Grade 2: More than 10 but less than one-third of lashes per eyelid with collarettes.
Grade 3: At least one-third but less than two-thirds of lashes per eyelid with collarettes.
Grade 4: At least two-thirds of lashes per eyelid with collarettes.
A collarette grade of 0 is considered a “collarette cure.” A reduction in collarettes to 10 lashes or fewer (grade 0 or 1) is considered clinically meaningful, while a poor outcome would involve persistent collarette grades of 2 or higher, indicating significant debris and inflammation.

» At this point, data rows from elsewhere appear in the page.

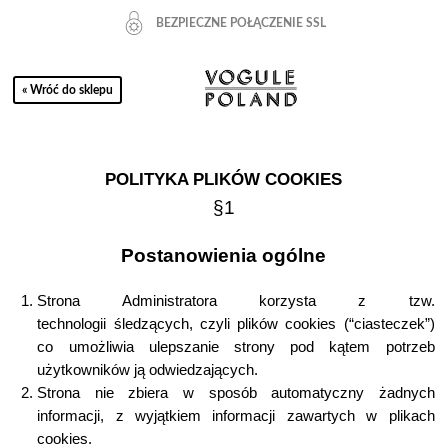
BEZPIECZNE POŁĄCZENIE SSL
« Wróć do sklepu
POLITYKA PLIKÓW COOKIES
§1
Postanowienia ogólne
Strona Administratora korzysta z tzw.
technologii
ś
ledz
ą
cych, czyli plików cookies (“ciasteczek”)
co umo
ż
liwia ulepszanie strony pod k
ą
tem potrzeb
u
ż
ytkowników j
ą
odwiedzaj
ą
cych.
Strona nie zbiera w sposób automatyczny
ż
adnych
informacji, z wyj
ą
tkiem informacji zawartych w plikach
cookies.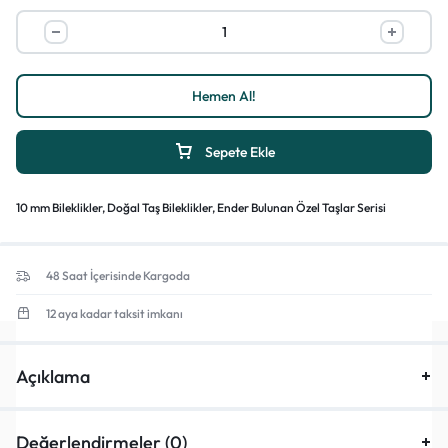
Hemen Al!
Sepete Ekle
10 mm Bileklikler
,
Doğal Taş Bileklikler
,
Ender Bulunan Özel Taşlar Serisi
48 Saat İçerisinde Kargoda
12 aya kadar taksit imkanı
Açıklama
Değerlendirmeler (0)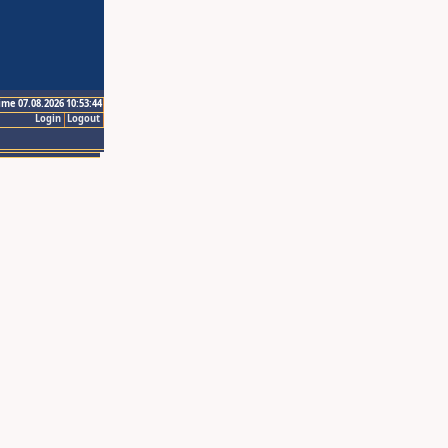
ime 07.08.2026 10:53:44
Login
Logout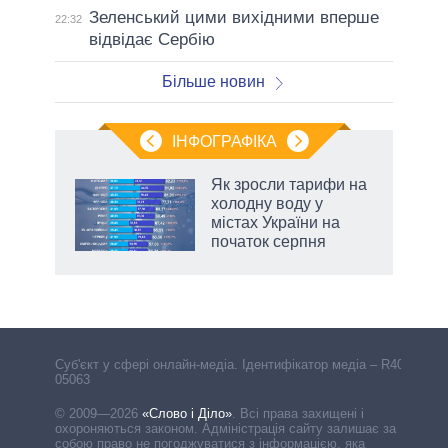
Зеленський цими вихідними вперше
22:32
відвідає Сербію
Більше новин
ІНФОГРАФІКА
нтів:
Як зросли тарифи на
 і
холодну воду у
nAI
містах України на
початок серпня
Cуб'єкт у сфері онлайн-медіа. Ідентифікатор медіа – R40-
05063
© 2009—2026
«Слово і Діло»
.
Всі права захищені і
охороняються законом. Адміністрація сайту залишає за
собою право не погоджуватися з інформацією, яка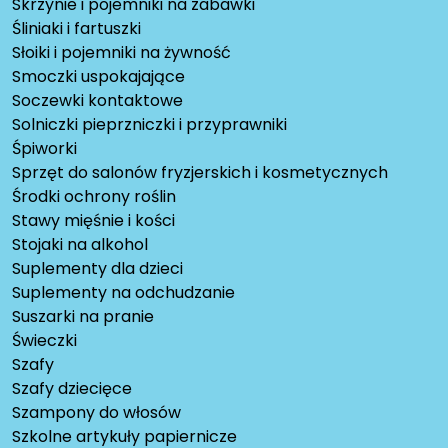
Skrzynie i pojemniki na zabawki
Śliniaki i fartuszki
Słoiki i pojemniki na żywność
Smoczki uspokajające
Soczewki kontaktowe
Solniczki pieprzniczki i przyprawniki
Śpiworki
Sprzęt do salonów fryzjerskich i kosmetycznych
Środki ochrony roślin
Stawy mięśnie i kości
Stojaki na alkohol
Suplementy dla dzieci
Suplementy na odchudzanie
Suszarki na pranie
Świeczki
Szafy
Szafy dziecięce
Szampony do włosów
Szkolne artykuły papiernicze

Limitations of the Clinical Trials
Table 1 shows that the first 2 studies by Gonzalez-Salinas et al (2021) were single-arm pilot studies with small sample sizes.9–10 Furthermore, 1 of them recruited patients from the placebo group of a previous study, and the sample size calculation was based on clinical and practical considerations rather than statistical power. The rest of the studies were randomized controlled trials with double masking. Gonzalez-Salinas et al (2022) acknowledged a limitation of not including subjective symptoms as an inclusion criterion or an outcome measure since their study focused on Demodex eradication and signs improvement rather than symptom improvement.11 Yeu et al (2022) reported limitations of small sample size and loss of follow-up visits, likely due to the COVID-19 pandemic at the time of this study.12 To address the issue of dropout reported in their previous study, Yeu et al (2023) increased the sample size and performed a power analysis based on the response rates observed in previous clinical studies.13 A limitation of the study by Gaddie et al (2023) was the need for long-term follow-up of recurrence since Demodex mites could reinfest the eyelids from other areas of the face. In addition, they used collarette and erythema grading scales that had not been validated for reliability, which were also used in previous studies.14
Discussion
Demodex blepharitis is a highly prevalent condition, with reported rates ranging up to 84% among patients with chronic blepharitis. For PCPs, recognizing this condition is crucial, as many patients may initially present with nonspecific ocular symptoms, such as itching, lid margin erythema, and eyelash abnormalities. Although definitive diagnosis requires slit-lamp examination by an ophthalmologist, PCPs are well-positioned to play a key role in identifying potential cases and initiating referrals. Collarettes, the cylindrical dandruff at the base of eyelashes, are a hallmark of Demodex infestation and can serve as a practical marker for PCPs to suspect the condition during routine examinations, especially in patients with recurrent symptoms unresponsive to conventional treatments. Additionally, PCPs can educate patients on the importance of eyelid hygiene as a preventive and maintenance measure, potentially improving outcomes.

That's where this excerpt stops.